Reproduce, exactly, the lines of the material below from the line containing "ulangan praktik, materi, waktu istirahat" through the line containing "menjadi penentunya dengan soal-soal yang", with both end lines included and nothing else.
── INPUT MATERIAL
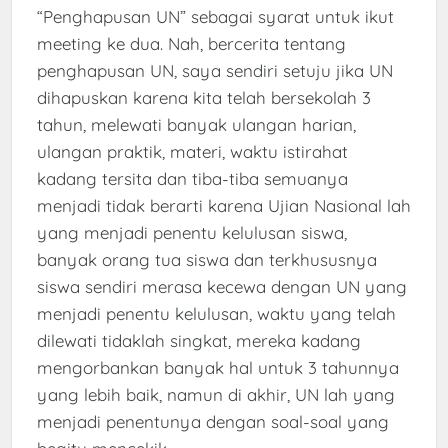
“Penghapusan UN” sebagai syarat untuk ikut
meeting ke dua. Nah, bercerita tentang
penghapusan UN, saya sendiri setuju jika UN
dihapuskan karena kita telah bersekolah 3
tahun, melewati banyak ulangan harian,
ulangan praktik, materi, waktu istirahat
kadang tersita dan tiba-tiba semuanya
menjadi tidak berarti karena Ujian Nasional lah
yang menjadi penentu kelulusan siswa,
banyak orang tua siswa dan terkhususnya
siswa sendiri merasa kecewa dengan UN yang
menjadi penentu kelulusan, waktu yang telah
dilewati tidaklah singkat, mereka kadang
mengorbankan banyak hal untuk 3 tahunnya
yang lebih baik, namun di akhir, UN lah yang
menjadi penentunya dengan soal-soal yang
────
── INPUT MATERIAL
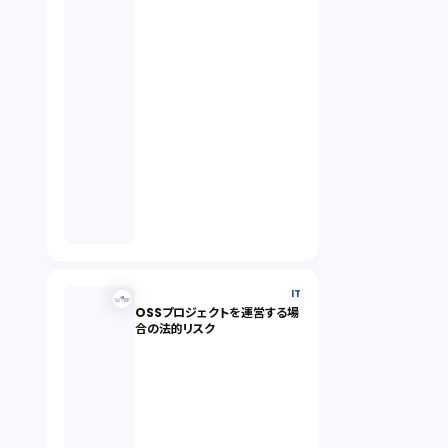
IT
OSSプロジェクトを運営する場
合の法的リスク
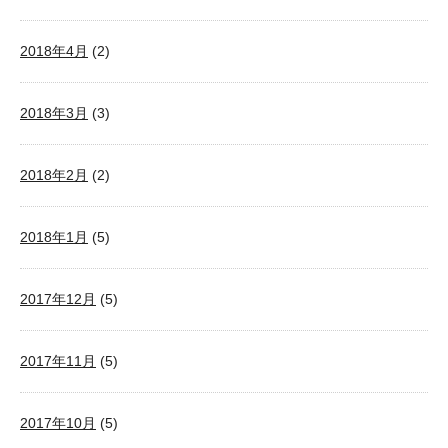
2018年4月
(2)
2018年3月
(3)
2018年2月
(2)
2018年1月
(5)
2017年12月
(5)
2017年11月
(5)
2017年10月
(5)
────
**ANSWER BELOW:**
ulangan praktik, materi, waktu istirahat
kadang tersita dan tiba-tiba semuanya
menjadi tidak berarti karena Ujian Nasional lah
yang menjadi penentu kelulusan siswa,
banyak orang tua siswa dan terkhususnya
siswa sendiri merasa kecewa dengan UN yang
menjadi penentu kelulusan, waktu yang telah
dilewati tidaklah singkat, mereka kadang
mengorbankan banyak hal untuk 3 tahunnya
yang lebih baik, namun di akhir, UN lah yang
menjadi penentunya dengan soal-soal yang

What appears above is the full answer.